= Ignatius Osei-Fosu =

Ghanaian association football manager

Ignatius Kwame Osei-Fosu (born 18 April 1986) is a Ghanaian football manager who is currently the assistant coach of the Sudan national team. He previously coached Ghanaian team Liberty Professionals and Techiman Eleven Wonders.

== Early life ==
Osei-Fosu is a trained teacher. He serves as a Principal teacher at the Kwame Nkrumah University of Science and Technology basic school, specifically Junior High School (JHS) section.

== Coaching career ==

=== Early career ===
Osei-Fosu holds a CAF License A badge. He worked a scout for Dramani Mas-Ud Didi during his stint as coach of Asante Kotoko.

=== Liberty Professionals ===
He served as assistant coach Liberty Professionals in 2016 to 2017. He was later promoted to interim-coach in 2017. With the appointed of Michael Osei as new coach, he was moved back to his role as assistant coach of the side. He parted ways with the club in September 2017.

=== Eleven Wonders ===
In December 2019, following the departure of Frimpong Manso as coach, he was appointed as head coach of Techiman Eleven Wonders ahead of the 2019–20 Ghana Premier League season. In his first season, he guided Eleven Wonders to the 12th position on the league standings before the season was truncated as a result of the COVID-19 pandemic. In November 2020, he was linked with moves to Legon Cities after the departure of Goran Barjaktarevic, the reports however did not come through as he continued in his role as head coach of Eleven Wonders. In November 2020, Osei-Fosu expressed his ambition of coaching the Ghana national football team, the Black Stars in the near future.

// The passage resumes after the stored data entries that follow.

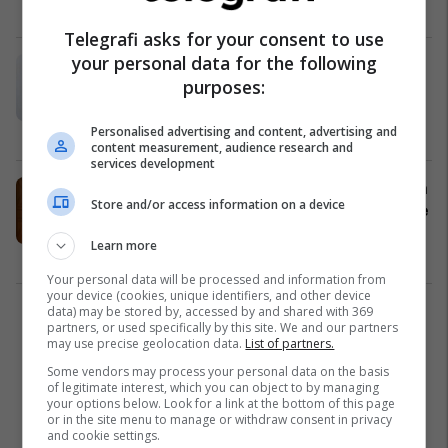
Kulturë
13/11/2025
Telegrafi asks for your consent to use
your personal data for the following
Nënshkruhet memorandum për
purposes:
projektin “Edukimi Medial –
Ekspertiza Nordike në Arsim” në
Podujevë
Podujeva
12/11/2025
Personalised advertising and content, advertising and
content measurement, audience research and
services development
Bulliqi: Koalicioni më i qëndrueshëm
Store and/or access information on a device
për Qeverinë e ardhshme do të ishte
LVV-LDK
Learn more
Politikë
17/10/2025
Your personal data will be processed and information from
your device (cookies, unique identifiers, and other device
data) may be stored by, accessed by and shared with 369
2
partners, or used specifically by this site. We and our partners
may use precise geolocation data.
List of partners.
Some vendors may process your personal data on the basis
of legitimate interest, which you can object to by managing
your options below. Look for a link at the bottom of this page
or in the site menu to manage or withdraw consent in privacy
and cookie settings.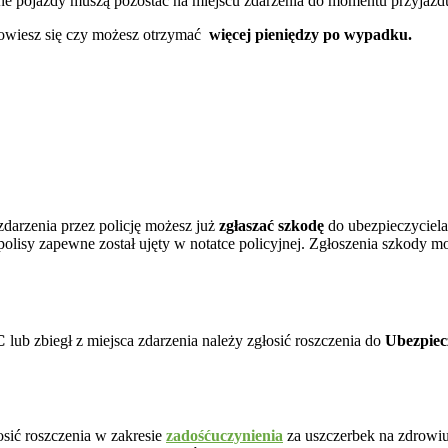
ne pojazdy muszą pozostać na miejscu zdarzenia do momentu przyjazdu 
wiesz się czy możesz otrzymać
więcej pieniędzy po wypadku.
darzenia przez policję możesz już
zgłaszać szkodę
do ubezpieczyciela
olisy zapewne został ujęty w notatce policyjnej. Zgłoszenia szkody 
C
lub zbiegł z miejsca zdarzenia należy zgłosić roszczenia do
Ubezpie
osić roszczenia w zakresie
zadośćuczynienia
za uszczerbek na zdrowiu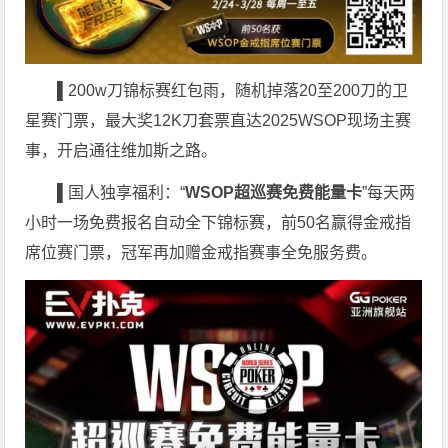
▌
200w刀锦标赛红包雨，随机掉落20至200刀的卫
星赛门票，最大奖12K刀套票直达2025WSOP现场主赛
事，开启通往维加斯之路。
▌
国人独享福利：“
WSOP超巡赛免费能量卡
”每天两
小时一场免费报名自动全下锦标赛，前50名赢得金戒指
席位赛门票，冠军再加赠金戒指赛事全免服务费。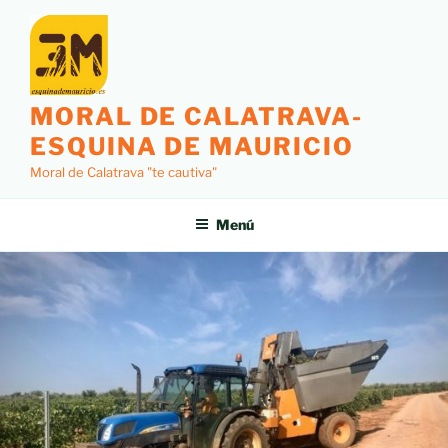
MORAL DE CALATRAVA-
ESQUINA DE MAURICIO
Moral de Calatrava "te cautiva"
Menú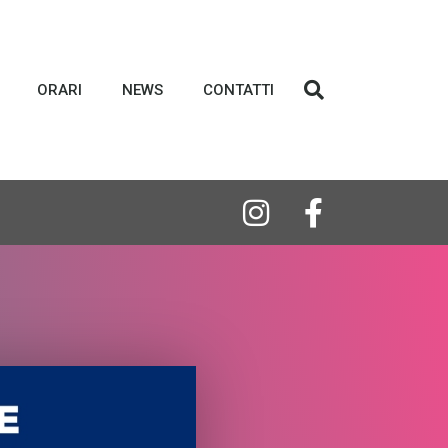
ORARI
NEWS
CONTATTI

In the 2020–21 season, his second season in charge, Techiman Wonders climbed from relegation zone in late June to a secure 12th-place finish at the end of the season. His contract expired at the end of the season.

=== Medeama ===
On 20 August 2021, Osei-Fosu signed a three-year deal with Tarkwa based club Medeama, replacing Yaw Preko who joined the club on short term contract after Samuel Boadu joined Hearts of Oak.